A few days ago, a writer friend reminded me of our time at VONA when it was in San Francisco -- USF to be exact. He reminded me of skipping --SKIPPING!-- down the street, three of us locked arm in arm like kids, on our way to the Haight, singing Carpenters songs. Rainy days and Mondays always get me down, but that day it wasn't raining and I don't think it was a Monday, so I'm pretty sure it was spectacular.

This was before Facebook was born.

We were present. We engaged with each other: eye contact, small gestures of touching - an elbow cupped, a hand along the small of the back, linked arms. And dancing. Lots of dancing. So much fun, sweaty, barely-lit club dancing. We wrote hard, exposed-our-inner-souls kind of hard. And then we danced hard. We hardly slept. It's a wonder I survived those two weeks.

The USF Lone Mountain campus was a rapid changing climate (they say there's some crazy number of different micro-climates in the city of SF). The mornings were cold and full of fog. I imagined that London might be like this. By 2 o'clock, there was sun and clear blue sky as expansive as a blank page, a fresh notebook. And if we went to the Haight (which we often did), it was downright hot. After all, it was late June. Those mornings, I forgot it was summer at all.

In workshop, I'd hunker down to write at the start of each session with the given prompt. I was eager to get back to my poet self. I spent a year away from her, trying to turn her into an academic scholar in the PhD program at UC-Santa Cruz. I thought I could be both poet and scholar but by the end of that first year, I had left the poet behind in some ditch on the 17, that treacherous freeway of sharp curves and sudden climbs and drops through a mountain. A road upon which I took two fellow poets to the beach after our first VONA week. (Later, one told me that she feared for her life, gripping the passenger door's handle white-knuckle hard, as I took each curve with the approach of a NASCAR driver. I remember those adrenaline rushes, the control I wielded over my car. It was fun for me. Apparently not for my passengers.) I didn't know I had forgotten that poet self. Until VONA.
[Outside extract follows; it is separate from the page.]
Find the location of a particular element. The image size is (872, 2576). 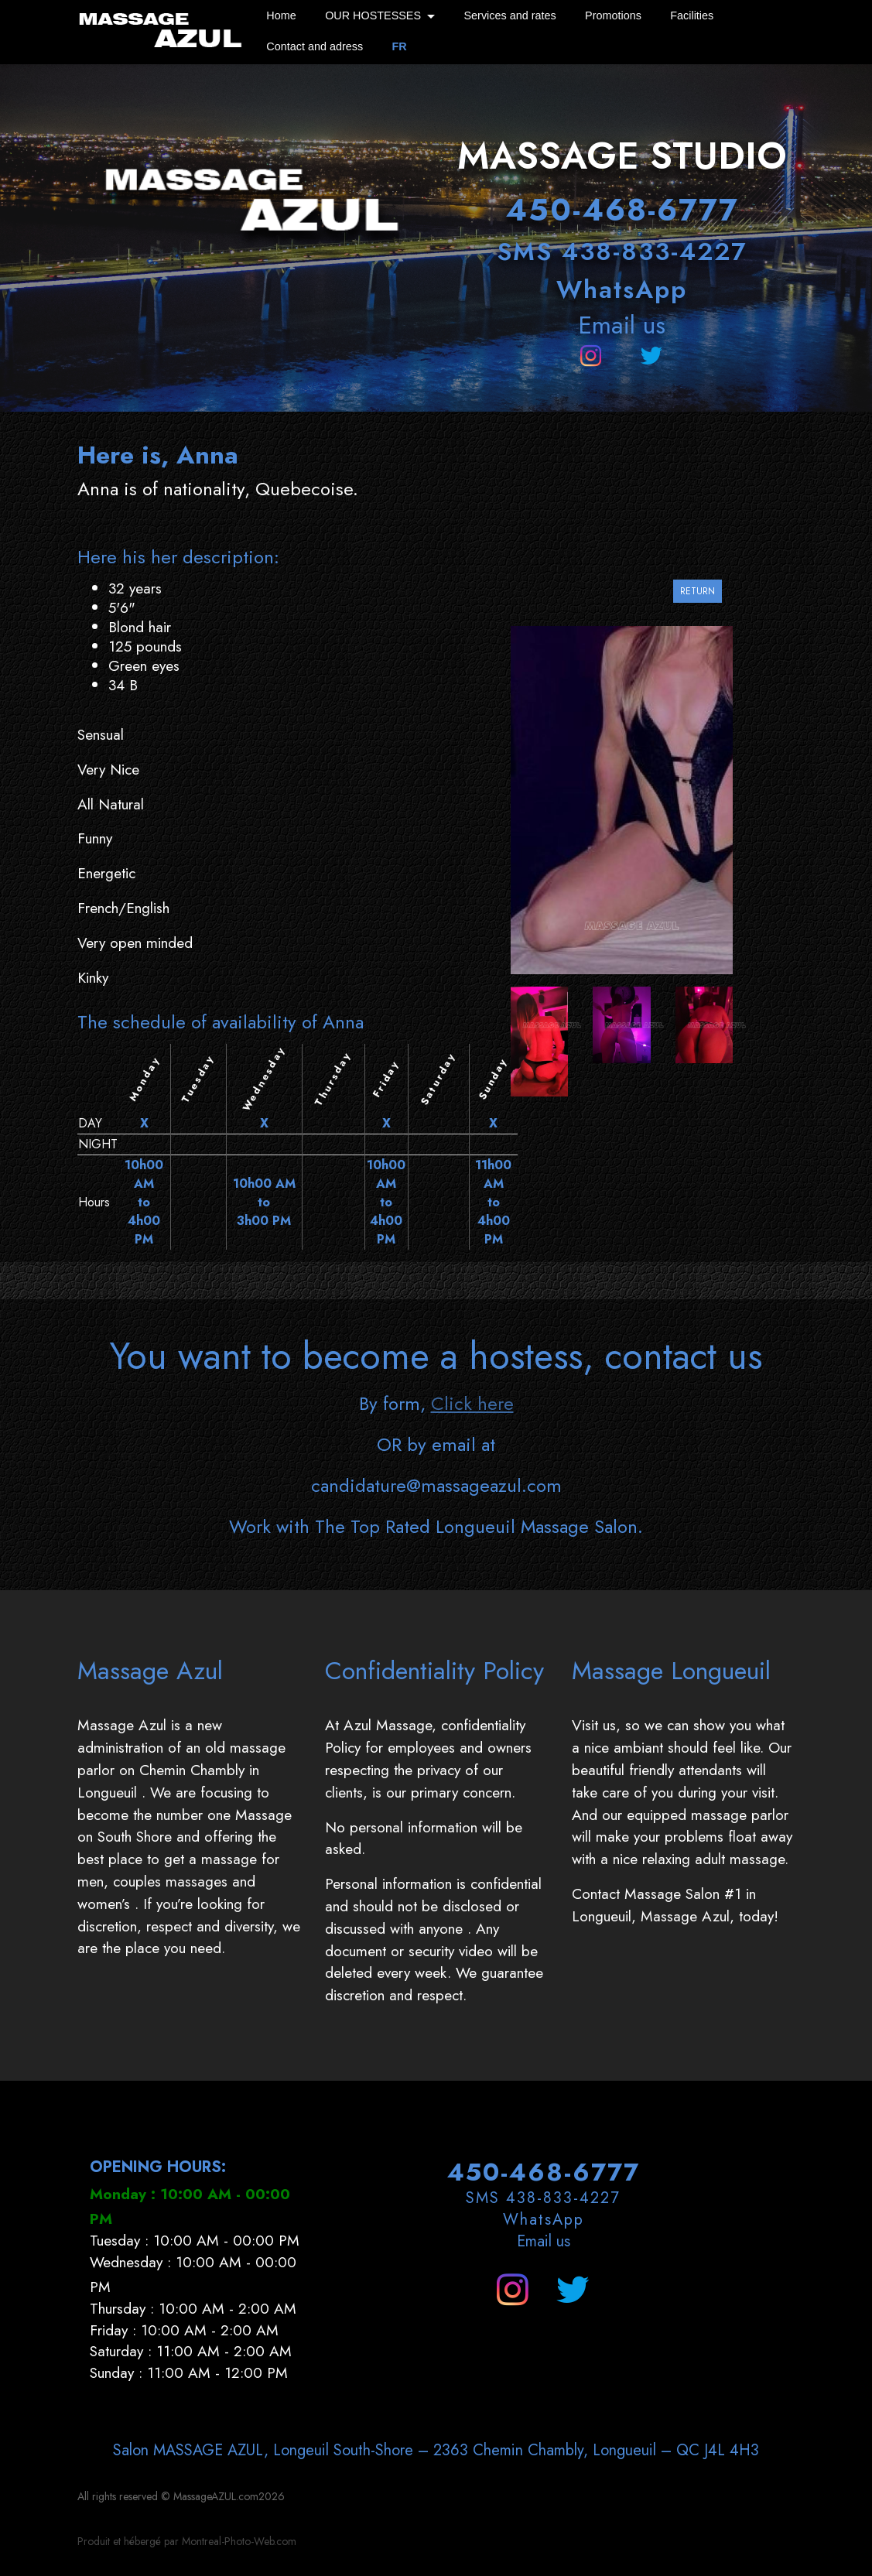

Contact and adress is located at coordinates (314, 46).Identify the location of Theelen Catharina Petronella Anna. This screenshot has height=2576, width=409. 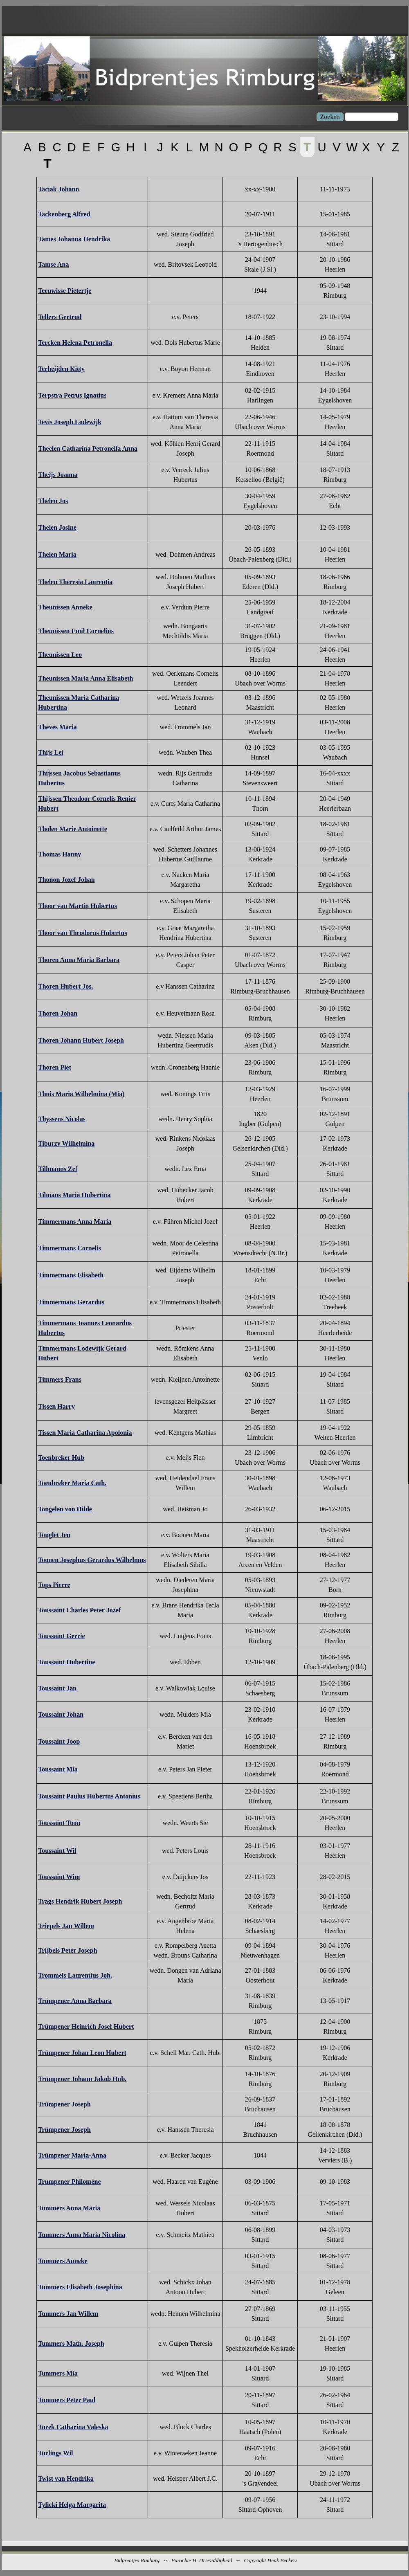
(87, 448).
Each day of workshop, we'd write. We'd push ourselves to dig deeper. Our workshop facilitator, Ruth Forman, gave us no choice. She demanded it of us. Later, we'd look at the poems we brought, try to locate the heat, the core of each poem. We helped each other excavate. Uncover the farthest reaches, reveal glimmers of gold. So yes, there was plenty of crying. But more importantly, there was plenty of heart.

Now, a decade and a half later, I find myself missing those days when everything felt infinitely possible. Yes, things are still possible -- it just takes a little more effort on my part to see past the obstacles. And in this political climate, it's even more crucial to seize possibility, crack it open, and share it.

As the new year kicks off, I want to see if I can get back that bright-eyed possibility through the cold fog that 2016 left behind. To dig deeper into the work but also into my life. To be engaged with elbows and sweaty bodies dancing in the half-dark, small of the back guided by my heart. All heart. All. Heart.